V: The Next Generation
from CFQ Spotlite
Fall 2004 Issue #1
With Kenneth Johnson back at the helm of
NBC is getting ready for the Visitors to
Back in the era of the original V, creator Kenneth Johnson engaged in his own “final battle” with the NBC network and Warner Bros.
Studios when both came to the conclusion that he wouldn’t produce the follow-up to the mega-rated original mini-series
as quickly or as cheaply as they wanted him to. “And they were right,” muses Johnson, whose credits include The Bionic Woman, The Incredible Hulk and
the TV version of Alien Nation. “So I walked away from a major deal.”
Which, of course didn’t stop production
on the six-hour V: The Final Battle, or the subsequent weekly series that limped
through 19 episodes.

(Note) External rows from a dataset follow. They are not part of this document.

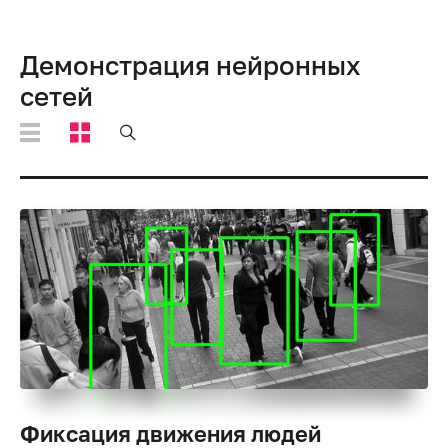
Демонстрация нейронных
сетей
Фиксация движения людей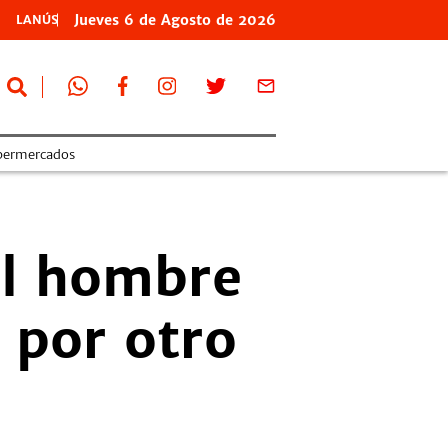
Jueves
6 de
Agosto
de 2026
LANÚS
permercados
el hombre
 por otro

Johnson moved on to other things while his creation – a sci-fi allegory of the Holocaust - was bastardized by others. Over the years, rumors of revival with him at the helm made the rounds occasionally,
but he pretty much dismissed those as “too much water under that bridge.”

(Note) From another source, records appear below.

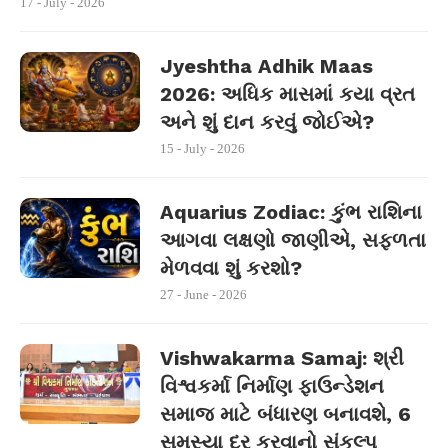
17 - July - 2026
Jyeshtha Adhik Maas
2026: અધિક માસમાં કયા વ્રત
અને શું દાન કરવું જોઈએ?
15 - July - 2026
Aquarius Zodiac: કુંભ રાશિના
આગવા લક્ષણો જાણીએ, સફળતા
મેળવવા શું કરશો?
27 - June - 2026
Vishwakarma Samaj: શ્રી
વિશ્વકર્મા નિર્માણ ફાઉન્ડેશન
સમાજ માટે બંધારણ બનાવશે, 6
સમસ્યા દૂર કરવાનો સંકલ્પ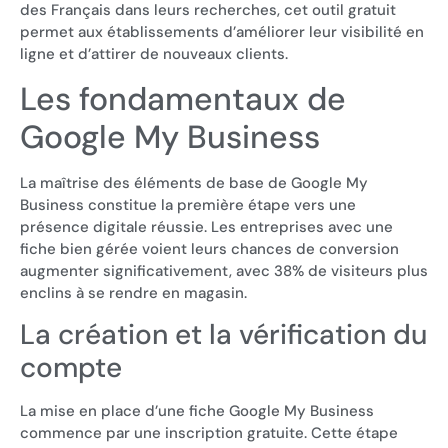
des Français dans leurs recherches, cet outil gratuit
permet aux établissements d’améliorer leur visibilité en
ligne et d’attirer de nouveaux clients.
Les fondamentaux de
Google My Business
La maîtrise des éléments de base de Google My
Business constitue la première étape vers une
présence digitale réussie. Les entreprises avec une
fiche bien gérée voient leurs chances de conversion
augmenter significativement, avec 38% de visiteurs plus
enclins à se rendre en magasin.
La création et la vérification du
compte
La mise en place d’une fiche Google My Business
commence par une inscription gratuite. Cette étape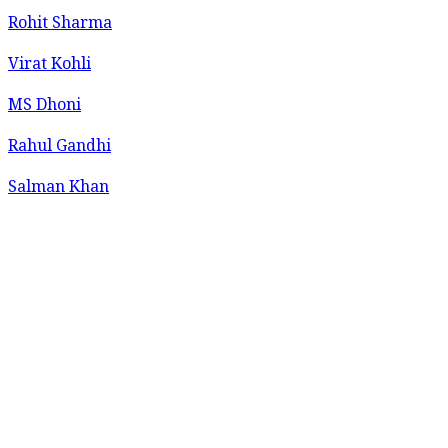
Rohit Sharma
Virat Kohli
MS Dhoni
Rahul Gandhi
Salman Khan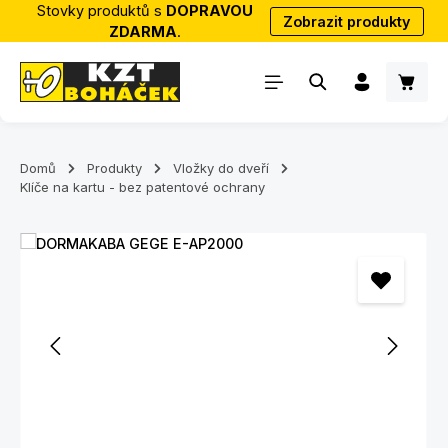
Stovky produktů s
DOPRAVOU
Zobrazit produkty
Přejít na hlavní obsah
ZDARMA
.
Nákup
Domů
Produkty
Vložky do dveří
Klíče na kartu - bez patentové ochrany
Přeskočit galerii obrázků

Now, however, there’s been a change of heart, with NBC giving a script order for V:
The Second Generation, which will essentially ignore the events of The Final Battle and the weekly series. Instead, it will jump forward 20 years in time (literally the length of
time since the airing of the original V mini).

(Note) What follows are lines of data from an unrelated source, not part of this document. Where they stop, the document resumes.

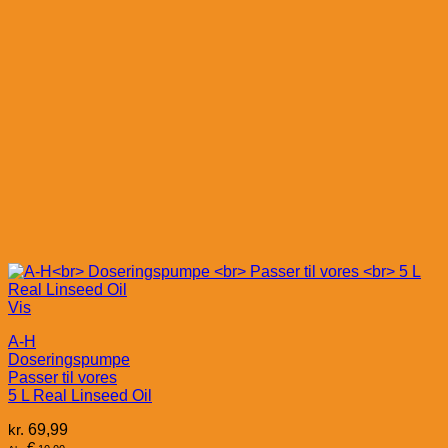
Vis
A-H
Doseringspumpe
Passer til vores
5 L Real Linseed Oil
kr.
69,99
€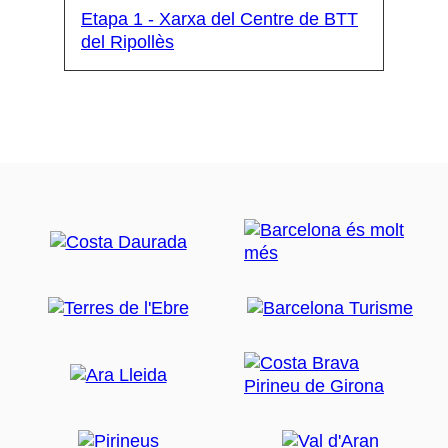
Etapa 1 - Xarxa del Centre de BTT
del Ripollès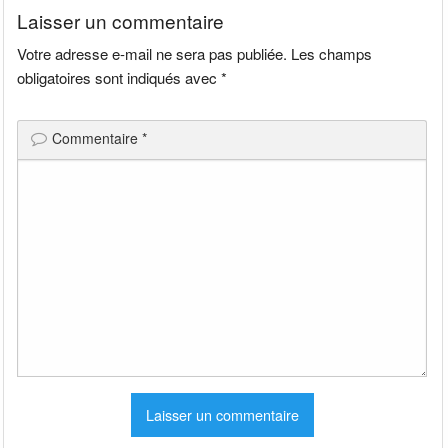
Laisser un commentaire
Votre adresse e-mail ne sera pas publiée.
Les champs
obligatoires sont indiqués avec
*
Commentaire
*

As Johnson explains it, his scenario for
the follow-up will deal with Resistance leaders Mike Donovan (Marc Singer) and Julie Parish (Faye Grant) who are trying to
spark a revolution in a generation that has known nothing but Visitor rule since
the moment they were born, so there is a certain apathy when it comes to the notion of revolution. Says Johnson, “NBC
wants to move it away from the notion of Europe under occupation to something that has a
little more modern feel. But that’s tricky. I don’t want the heroes of the piece to be considered terrorists,
but that’s the parallel. If the Visitors are the hyperpower, what does that make the Resistance?
One key plot element for the new version
comes from the final moment of the original four-hour miniseries. In that story, the Resistance discovers that the Visitors
have one deadly enemy, leading the humans to jump to the conclusion that, “If it’s their enemies, then that makes
them our friends.” A signal is sent into deep space and it would seem that in V:
The Second Generation there is finally an answer.
“That’s sort of where the story
goes,” Johnson says, “but part of what I’m dealing with on the network level is, ‘Does anybody really
care about those old actors?’ It’s amazing. It’s like, ‘Let’s do the Brady Bunch reunion movie, but not get the Brady Bunch.”